Bu kayma maliyetleri artan firmaların aynı miktar mal ve hizmeti daha yüksek bir fiyattan üretmeye razı olacaklarını gösterir. Maliyetlerin artmasıyla meydana gelen arz kayması sonucu geçerli fiyat seviyesinde ekonomide ‘Talep Fazlası’ meydana gelecek, buna bağlı olarak fiyatlar yükselecektir. Fiyatların bu şekilde arz kaymasına bağlı olarak yükselmesine ‘maliyet enflasyonu’ denir.
Ekonomide Bütün Maliyet Artışları Enflasyona Neden Olur mu?
Yukarıda maliyet artışlarının arz eğrisini sola kaydırarak enflasyona neden olacağını belirtmiştik. Gerçekte maliyet enflasyonunun oluşabilmesi belli şartlara bağlıdır. İlk olarak maliyet enflasyonunun oluşabilmesi için girişimcilerin maliyet artışlarına karşı tepkilerinin sert olması gerekir.

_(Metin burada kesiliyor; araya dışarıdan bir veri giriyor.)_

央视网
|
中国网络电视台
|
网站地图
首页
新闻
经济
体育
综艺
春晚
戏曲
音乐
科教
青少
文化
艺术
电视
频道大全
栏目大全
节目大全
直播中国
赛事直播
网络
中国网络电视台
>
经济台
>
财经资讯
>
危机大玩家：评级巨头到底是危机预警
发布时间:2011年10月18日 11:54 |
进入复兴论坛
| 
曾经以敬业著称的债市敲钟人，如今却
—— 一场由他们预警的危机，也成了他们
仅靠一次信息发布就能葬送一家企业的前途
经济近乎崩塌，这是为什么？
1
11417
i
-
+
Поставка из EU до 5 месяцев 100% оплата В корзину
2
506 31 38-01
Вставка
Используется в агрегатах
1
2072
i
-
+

Bir başka deyişle girişimciler karlarını artan maliyetler karşısında muhafaza etmek istemektedirler. Girişimcilerin karlarındaki azalmaya rıza gösterip maliyet artışlarını fiyatlara yansıtmadıkları durumda maliyet artışları enflasyonist bir etki doğurmayacaktır. İkinci olarak, bir maliyet unsuru olan ücretlerde meydana gelen artışların maliyet enflasyonuna neden olabilmesi için ücret artışının verimlilik artışına paralel olmaması gerekir.

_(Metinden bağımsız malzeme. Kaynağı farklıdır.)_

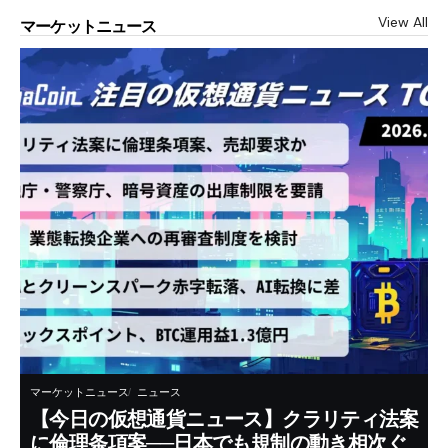
View All
マーケットニュース
マーケットニュース
ニュース
【今日の仮想通貨ニュース】クラリティ法案
に倫理条項案──日本でも規制の動き相次ぐ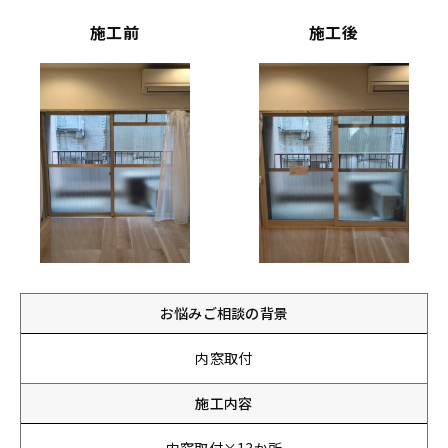
施工前
施工後
お悩みご相談の背景
内窓取付
施工内容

Ücretler artarken emek verimliliği de aynı oranda artarsa maliyetler yükselmeyeceğinden enflasyon da oluşmayacaktır. Üçüncü olarak, malların fiyatlarında meydana gelen yükselmeler malların sürümünü engellememelidir. Eğer üretilen malların çoğunun talep esneklikleri düşük ise bu taktirde maliyet artışı nedeniyle malların fiyatları yükseldiğinde satın alınan miktarlar fazla azalmayacak, enflasyonist süreç başlayacaktır Bunun tersine fiyat artışlarına karşılık tüketicilerin taleplerini önemli ölçüde azalttıkları durumda, talep esnekliği yüksek olacak enflasyonist süreç başlamayacaktır.
Son olarak, maliyet enflasyonunun sürebilmesi için emisyonun da artması gerekir. Çünkü artan maliyetler karşısında hükümet, emisyon hacmini genişleterek talebi özendirici politika izlemezse maliyet enflasyonu süreci başlamaz. Fiyatlar bir miktar yükselir ve durur.
Yapısal Enflasyon
Ekonomik yapının esnek olmamasından kaynaklanan enflasyon, özellikle azgelişmiş ülkelerde enflasyonun önemli bir nedeni olarak gösterilir. Ekonomik yapının katılığı sonucu belli sektörlerde üretim, bu sektörlerde ortaya çıkan talep değişmelerine kısa zamanda uyum göstermemektedir.
Uyum sürecinin yavaş işlemesinin nedenleri arasında kaynak hareketliliğinin düşük olması, sermaye, döviz, nitelikli iş gücü yetersizliği gibi etkenler gösterilebilir. Dolayısıyla, ekonomide genel bir talep fazlası bulunmamakla birlikte, belirli bir sektörün ürünlerine karşı çıkan talep artışları üretim artışına değil bu sektörlerde fiyat ve ücret artışlarına yol açmaktadır. Oysa bu etkiler tek yönlü olarak ortaya çıkarlar yani talebin arttığı endüstrilerde ücretler ve fiyatlar yükselirken talebin düştüğü endüstrilerde ücret ve fiyat düşüşleri olmaz.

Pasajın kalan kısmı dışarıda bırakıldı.